:: EXERCISE ::
Copy every line in the listing that contains "Wireframe".

:: RECORDS FOR THIS EXERCISE ::
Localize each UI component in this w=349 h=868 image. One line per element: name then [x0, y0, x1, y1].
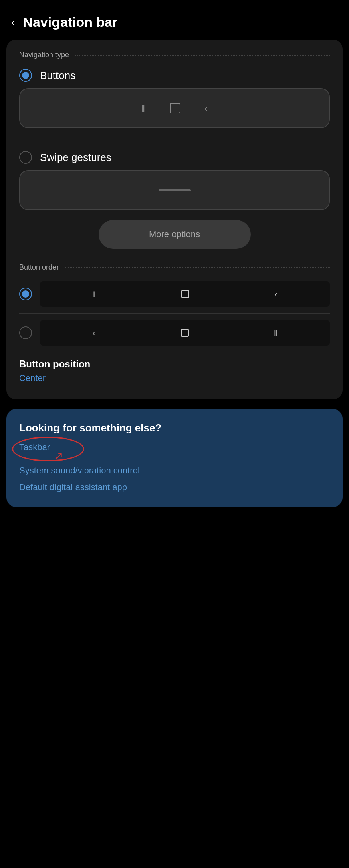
page-title: Navigation bar — [23, 14, 117, 30]
swipe-preview — [19, 170, 330, 210]
order1-radio-inner — [22, 290, 29, 298]
swipe-label: Swipe gestures — [40, 151, 111, 164]
menu-icon — [141, 102, 146, 115]
order1-menu-icon: ⦀ — [93, 290, 96, 299]
order2-radio[interactable] — [19, 326, 32, 339]
home-icon — [170, 103, 180, 113]
taskbar-arrow-annotation: ↗ — [54, 449, 63, 463]
buttons-radio-inner — [22, 72, 29, 79]
divider-1 — [19, 138, 330, 138]
button-order-row-2[interactable]: ‹ ⦀ — [19, 320, 330, 346]
taskbar-wrapper: Taskbar ↗ — [19, 442, 50, 459]
swipe-radio[interactable] — [19, 151, 32, 164]
looking-for-card: Looking for something else? Taskbar ↗ Sy… — [6, 409, 343, 507]
back-icon[interactable]: ‹ — [11, 16, 15, 29]
swipe-bar — [159, 189, 191, 191]
button-order-label: Button order — [6, 252, 343, 278]
more-options-button[interactable]: More options — [99, 220, 251, 249]
order1-home-icon — [181, 290, 189, 298]
order1-radio[interactable] — [19, 288, 32, 300]
divider-2 — [19, 313, 330, 314]
looking-for-title: Looking for something else? — [19, 422, 330, 434]
digital-assistant-link[interactable]: Default digital assistant app — [19, 482, 330, 493]
system-sound-link[interactable]: System sound/vibration control — [19, 465, 330, 476]
swipe-option-row[interactable]: Swipe gestures — [6, 148, 343, 164]
main-settings-card: Navigation type Buttons ‹ Swipe gestures — [6, 40, 343, 399]
buttons-radio[interactable] — [19, 69, 32, 82]
order2-home-icon — [181, 329, 189, 337]
taskbar-link[interactable]: Taskbar — [19, 442, 50, 453]
button-position-value[interactable]: Center — [19, 373, 46, 383]
dotted-divider-2 — [65, 267, 330, 268]
buttons-preview: ‹ — [19, 88, 330, 128]
order1-preview: ⦀ ‹ — [40, 281, 330, 307]
order1-back-icon: ‹ — [275, 290, 278, 299]
order2-preview: ‹ ⦀ — [40, 320, 330, 346]
screen: ‹ Navigation bar Navigation type Buttons… — [0, 0, 349, 868]
button-order-section: ⦀ ‹ ‹ ⦀ — [6, 278, 343, 346]
navigation-type-label: Navigation type — [6, 40, 343, 66]
header: ‹ Navigation bar — [0, 0, 349, 40]
button-position-label: Button position — [19, 358, 330, 370]
dotted-divider — [75, 55, 330, 56]
button-order-row-1[interactable]: ⦀ ‹ — [19, 281, 330, 307]
buttons-label: Buttons — [40, 69, 75, 82]
order2-menu-icon: ⦀ — [274, 328, 277, 338]
order2-back-icon: ‹ — [93, 328, 95, 338]
buttons-option-row[interactable]: Buttons — [6, 66, 343, 82]
back-preview-icon: ‹ — [204, 102, 208, 115]
button-position-section: Button position Center — [6, 349, 343, 387]
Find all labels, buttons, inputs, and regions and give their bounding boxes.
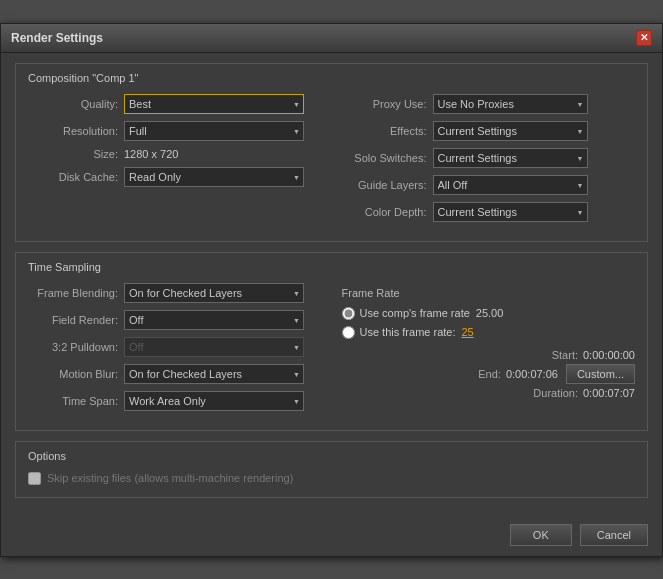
custom-frame-rate-radio[interactable] xyxy=(342,326,355,339)
close-button[interactable]: ✕ xyxy=(636,30,652,46)
frame-rate-title: Frame Rate xyxy=(342,287,636,299)
start-value: 0:00:00:00 xyxy=(583,349,635,361)
pulldown-row: 3:2 Pulldown: Off xyxy=(28,337,322,357)
end-label: End: xyxy=(478,368,501,380)
quality-select[interactable]: Best Draft Wireframe xyxy=(124,94,304,114)
size-value: 1280 x 720 xyxy=(124,148,178,160)
field-render-row: Field Render: Off Upper Field First Lowe… xyxy=(28,310,322,330)
guide-layers-row: Guide Layers: All Off All On Current Set… xyxy=(342,175,636,195)
color-depth-select-wrapper: Current Settings 8 bpc 16 bpc 32 bpc xyxy=(433,202,588,222)
motion-blur-row: Motion Blur: On for Checked Layers On fo… xyxy=(28,364,322,384)
cancel-button[interactable]: Cancel xyxy=(580,524,648,546)
time-info: Start: 0:00:00:00 End: 0:00:07:06 Custom… xyxy=(342,349,636,399)
time-span-label: Time Span: xyxy=(28,395,118,407)
skip-files-label: Skip existing files (allows multi-machin… xyxy=(47,472,293,484)
time-span-select-wrapper: Work Area Only Length of Comp Custom... xyxy=(124,391,304,411)
guide-layers-select-wrapper: All Off All On Current Settings xyxy=(433,175,588,195)
resolution-select[interactable]: Full Half Third Quarter Custom... xyxy=(124,121,304,141)
comp-frame-rate-row: Use comp's frame rate 25.00 xyxy=(342,307,636,320)
solo-switches-row: Solo Switches: Current Settings All On A… xyxy=(342,148,636,168)
size-row: Size: 1280 x 720 xyxy=(28,148,322,160)
comp-frame-rate-value: 25.00 xyxy=(476,307,504,319)
end-row: End: 0:00:07:06 Custom... xyxy=(342,364,636,384)
field-render-select[interactable]: Off Upper Field First Lower Field First xyxy=(124,310,304,330)
field-render-select-wrapper: Off Upper Field First Lower Field First xyxy=(124,310,304,330)
title-bar: Render Settings ✕ xyxy=(1,24,662,53)
resolution-row: Resolution: Full Half Third Quarter Cust… xyxy=(28,121,322,141)
solo-switches-select[interactable]: Current Settings All On All Off xyxy=(433,148,588,168)
proxy-use-label: Proxy Use: xyxy=(342,98,427,110)
solo-switches-select-wrapper: Current Settings All On All Off xyxy=(433,148,588,168)
disk-cache-select-wrapper: Read Only Current Settings Off xyxy=(124,167,304,187)
resolution-select-wrapper: Full Half Third Quarter Custom... xyxy=(124,121,304,141)
options-title: Options xyxy=(28,450,635,462)
time-span-row: Time Span: Work Area Only Length of Comp… xyxy=(28,391,322,411)
comp-frame-rate-label: Use comp's frame rate xyxy=(360,307,470,319)
options-section: Options Skip existing files (allows mult… xyxy=(15,441,648,498)
proxy-use-select-wrapper: Use No Proxies Use All Proxies Use Comp … xyxy=(433,94,588,114)
time-sampling-left: Frame Blending: On for Checked Layers On… xyxy=(28,283,322,418)
skip-files-row: Skip existing files (allows multi-machin… xyxy=(28,472,635,485)
frame-blending-select[interactable]: On for Checked Layers On for All Layers … xyxy=(124,283,304,303)
time-sampling-right: Frame Rate Use comp's frame rate 25.00 U… xyxy=(342,283,636,418)
color-depth-label: Color Depth: xyxy=(342,206,427,218)
ok-button[interactable]: OK xyxy=(510,524,572,546)
time-sampling-title: Time Sampling xyxy=(28,261,635,273)
pulldown-select[interactable]: Off xyxy=(124,337,304,357)
render-settings-dialog: Render Settings ✕ Composition "Comp 1" Q… xyxy=(0,23,663,557)
effects-select[interactable]: Current Settings All On All Off xyxy=(433,121,588,141)
composition-section: Composition "Comp 1" Quality: Best Draft… xyxy=(15,63,648,242)
guide-layers-select[interactable]: All Off All On Current Settings xyxy=(433,175,588,195)
duration-value: 0:00:07:07 xyxy=(583,387,635,399)
custom-frame-rate-row: Use this frame rate: 25 xyxy=(342,326,636,339)
time-sampling-section: Time Sampling Frame Blending: On for Che… xyxy=(15,252,648,431)
custom-frame-rate-value[interactable]: 25 xyxy=(461,326,473,338)
duration-row: Duration: 0:00:07:07 xyxy=(342,387,636,399)
custom-button[interactable]: Custom... xyxy=(566,364,635,384)
quality-select-wrapper: Best Draft Wireframe xyxy=(124,94,304,114)
frame-blending-select-wrapper: On for Checked Layers On for All Layers … xyxy=(124,283,304,303)
effects-select-wrapper: Current Settings All On All Off xyxy=(433,121,588,141)
field-render-label: Field Render: xyxy=(28,314,118,326)
time-span-select[interactable]: Work Area Only Length of Comp Custom... xyxy=(124,391,304,411)
right-column: Proxy Use: Use No Proxies Use All Proxie… xyxy=(342,94,636,229)
disk-cache-label: Disk Cache: xyxy=(28,171,118,183)
resolution-label: Resolution: xyxy=(28,125,118,137)
left-column: Quality: Best Draft Wireframe Resolution… xyxy=(28,94,322,229)
effects-row: Effects: Current Settings All On All Off xyxy=(342,121,636,141)
motion-blur-select[interactable]: On for Checked Layers On for All Layers … xyxy=(124,364,304,384)
color-depth-select[interactable]: Current Settings 8 bpc 16 bpc 32 bpc xyxy=(433,202,588,222)
end-value: 0:00:07:06 xyxy=(506,368,558,380)
proxy-use-select[interactable]: Use No Proxies Use All Proxies Use Comp … xyxy=(433,94,588,114)
pulldown-label: 3:2 Pulldown: xyxy=(28,341,118,353)
motion-blur-select-wrapper: On for Checked Layers On for All Layers … xyxy=(124,364,304,384)
proxy-use-row: Proxy Use: Use No Proxies Use All Proxie… xyxy=(342,94,636,114)
pulldown-select-wrapper: Off xyxy=(124,337,304,357)
color-depth-row: Color Depth: Current Settings 8 bpc 16 b… xyxy=(342,202,636,222)
motion-blur-label: Motion Blur: xyxy=(28,368,118,380)
effects-label: Effects: xyxy=(342,125,427,137)
dialog-content: Composition "Comp 1" Quality: Best Draft… xyxy=(1,53,662,518)
start-row: Start: 0:00:00:00 xyxy=(342,349,636,361)
frame-blending-row: Frame Blending: On for Checked Layers On… xyxy=(28,283,322,303)
comp-frame-rate-radio[interactable] xyxy=(342,307,355,320)
composition-title: Composition "Comp 1" xyxy=(28,72,635,84)
composition-grid: Quality: Best Draft Wireframe Resolution… xyxy=(28,94,635,229)
solo-switches-label: Solo Switches: xyxy=(342,152,427,164)
frame-rate-section: Frame Rate Use comp's frame rate 25.00 U… xyxy=(342,287,636,339)
dialog-title: Render Settings xyxy=(11,31,103,45)
quality-row: Quality: Best Draft Wireframe xyxy=(28,94,322,114)
frame-blending-label: Frame Blending: xyxy=(28,287,118,299)
disk-cache-select[interactable]: Read Only Current Settings Off xyxy=(124,167,304,187)
time-sampling-grid: Frame Blending: On for Checked Layers On… xyxy=(28,283,635,418)
quality-label: Quality: xyxy=(28,98,118,110)
custom-frame-rate-label: Use this frame rate: xyxy=(360,326,456,338)
disk-cache-row: Disk Cache: Read Only Current Settings O… xyxy=(28,167,322,187)
start-label: Start: xyxy=(552,349,578,361)
bottom-bar: OK Cancel xyxy=(1,518,662,556)
skip-files-checkbox[interactable] xyxy=(28,472,41,485)
duration-label: Duration: xyxy=(533,387,578,399)
guide-layers-label: Guide Layers: xyxy=(342,179,427,191)
size-label: Size: xyxy=(28,148,118,160)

:: YOUR SOLUTION ::
quality-select[interactable]: Best Draft Wireframe xyxy=(124,94,304,114)
quality-select-wrapper: Best Draft Wireframe xyxy=(124,94,304,114)
left-column: Quality: Best Draft Wireframe Resolution… xyxy=(28,94,322,229)
composition-grid: Quality: Best Draft Wireframe Resolution… xyxy=(28,94,635,229)
quality-row: Quality: Best Draft Wireframe xyxy=(28,94,322,114)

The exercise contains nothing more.